I chose MIDI since it's a standard and leaves to the programmer the choice of tool to compose the program. There's an IDE in the works geared for live performance of the language (that will not be MIDI, but not ready to say yet how it will work; it has the same lexicon but is quite a different language in practice).
xpointer
·2 anni fa·discuss
It's funny you link to Piet; I began Velato by asking what would Piet be as music. Some programs are instantly recognizable as Piet while others are hardly recognizable as such; the language has its own aesthetic and yet programmers bring their own style to its set of visual constraints, all through fairly basic rules. In Velato, all notes are read in relation to a root note that can change between commands, even in the middle of a single chord. That was meant to allow for more choice in how a programmer constructs a piece of music.

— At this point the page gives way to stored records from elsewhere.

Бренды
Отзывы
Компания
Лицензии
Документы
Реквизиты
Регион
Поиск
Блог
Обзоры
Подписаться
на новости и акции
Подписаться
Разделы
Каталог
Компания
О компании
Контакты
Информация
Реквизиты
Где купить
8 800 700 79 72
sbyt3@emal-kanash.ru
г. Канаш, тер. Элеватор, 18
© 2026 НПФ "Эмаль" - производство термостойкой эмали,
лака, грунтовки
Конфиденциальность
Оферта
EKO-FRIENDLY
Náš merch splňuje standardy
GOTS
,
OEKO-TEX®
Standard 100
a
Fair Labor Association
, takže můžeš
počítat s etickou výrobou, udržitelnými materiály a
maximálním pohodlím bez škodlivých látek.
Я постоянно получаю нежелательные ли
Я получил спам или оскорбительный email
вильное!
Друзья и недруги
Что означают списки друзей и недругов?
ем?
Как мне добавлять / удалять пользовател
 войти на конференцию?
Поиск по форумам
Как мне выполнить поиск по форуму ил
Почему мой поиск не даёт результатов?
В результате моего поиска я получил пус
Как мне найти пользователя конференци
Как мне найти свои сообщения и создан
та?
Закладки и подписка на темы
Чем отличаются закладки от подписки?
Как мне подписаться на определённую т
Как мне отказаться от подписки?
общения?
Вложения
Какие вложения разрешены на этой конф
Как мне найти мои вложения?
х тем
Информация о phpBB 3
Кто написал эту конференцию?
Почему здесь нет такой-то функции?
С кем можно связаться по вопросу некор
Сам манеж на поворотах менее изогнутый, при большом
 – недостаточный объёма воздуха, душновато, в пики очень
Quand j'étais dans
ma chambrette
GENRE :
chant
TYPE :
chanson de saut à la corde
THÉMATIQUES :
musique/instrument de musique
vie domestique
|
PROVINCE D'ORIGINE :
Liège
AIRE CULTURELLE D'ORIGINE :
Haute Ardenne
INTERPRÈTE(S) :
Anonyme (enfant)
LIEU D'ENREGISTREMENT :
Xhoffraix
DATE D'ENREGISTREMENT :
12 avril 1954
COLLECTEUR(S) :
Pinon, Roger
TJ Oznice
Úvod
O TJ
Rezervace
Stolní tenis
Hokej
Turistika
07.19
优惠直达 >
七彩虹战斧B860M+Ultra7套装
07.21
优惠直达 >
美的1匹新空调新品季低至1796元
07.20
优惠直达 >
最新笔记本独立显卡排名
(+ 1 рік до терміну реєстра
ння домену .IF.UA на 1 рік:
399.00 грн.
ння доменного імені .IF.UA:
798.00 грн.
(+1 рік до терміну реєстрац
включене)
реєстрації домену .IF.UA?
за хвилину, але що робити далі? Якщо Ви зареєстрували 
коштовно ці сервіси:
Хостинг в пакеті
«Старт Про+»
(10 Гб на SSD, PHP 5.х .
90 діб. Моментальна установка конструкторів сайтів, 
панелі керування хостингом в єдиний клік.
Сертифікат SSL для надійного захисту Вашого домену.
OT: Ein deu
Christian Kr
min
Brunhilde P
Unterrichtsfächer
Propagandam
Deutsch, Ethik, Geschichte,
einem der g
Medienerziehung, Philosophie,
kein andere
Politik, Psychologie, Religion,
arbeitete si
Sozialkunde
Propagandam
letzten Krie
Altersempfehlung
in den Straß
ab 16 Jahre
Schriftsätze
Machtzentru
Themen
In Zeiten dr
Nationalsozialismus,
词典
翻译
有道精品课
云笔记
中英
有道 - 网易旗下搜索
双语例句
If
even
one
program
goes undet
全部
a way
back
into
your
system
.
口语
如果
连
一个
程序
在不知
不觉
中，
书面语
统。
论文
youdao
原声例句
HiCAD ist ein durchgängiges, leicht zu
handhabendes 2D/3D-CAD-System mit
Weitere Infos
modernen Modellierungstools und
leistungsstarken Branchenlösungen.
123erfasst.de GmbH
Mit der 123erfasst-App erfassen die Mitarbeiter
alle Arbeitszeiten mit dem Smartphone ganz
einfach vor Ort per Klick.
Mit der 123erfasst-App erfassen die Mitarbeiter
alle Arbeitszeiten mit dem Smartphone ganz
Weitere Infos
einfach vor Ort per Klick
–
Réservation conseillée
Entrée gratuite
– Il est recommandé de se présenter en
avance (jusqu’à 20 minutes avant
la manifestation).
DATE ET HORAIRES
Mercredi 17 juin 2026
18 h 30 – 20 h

Years later I interviewed David Morgan-Mar about Piet and his other languages https://esoteric.codes/blog/david-morgan-mar and wrote about the concept of multicoding, where a single text has readings in two systems that shape each other (an image and code, music and code etc) https://esoteric.codes/blog/chef-multicoding-esolang-aesthet...
xpointer
·2 anni fa·discuss
Hi, I'm the creator of Velato. I will be reworking the website to include more examples later this year. In the mean time, the latest version of the compiler is on github: https://github.com/rottytooth/Velato

No one has yet written a quine although I would love to see one -- perhaps outputting its representation in lilypond format.
xpointer
·2 anni fa·discuss
In 2009, I made Velato, an esolang where code is written in pitch values (https://github.com/rottytooth/Velato) encoded as MIDI files. So sort of the opposite of writing algorithmic music (where the human programmer writes music to satisfy conditions of the program). Before switching to LilyPond, I'd used GUIDO with a GUIDO-to-MIDI generator, but it was always awkward. Part of the challenge is that notes can be sounded simultaneously to make the score work better musically, but still need to appear in the correct sequence in the MIDI file for the program to succeed; something that LilyPond handles correctly. There's a transparency to how LilyPond functions that is not always there with programs that try to be "helpful" and clean-up or rearrange information.
xpointer
·2 anni fa·discuss
I see the more creative esolangs like this as beautiful and strange to think and code in; a formal play on language design. Not everything needs to be practical or a learning experience.
xpointer
·3 anni fa·discuss
Previously done as an art project: http://metriclock.com/
xpointer
·3 anni fa·discuss
Yes, I wrote it in <2k of js; all the pieces in this issue of Taper are that size or smaller. The name patterns came from Wikipedia, if you view source, it links to the sources.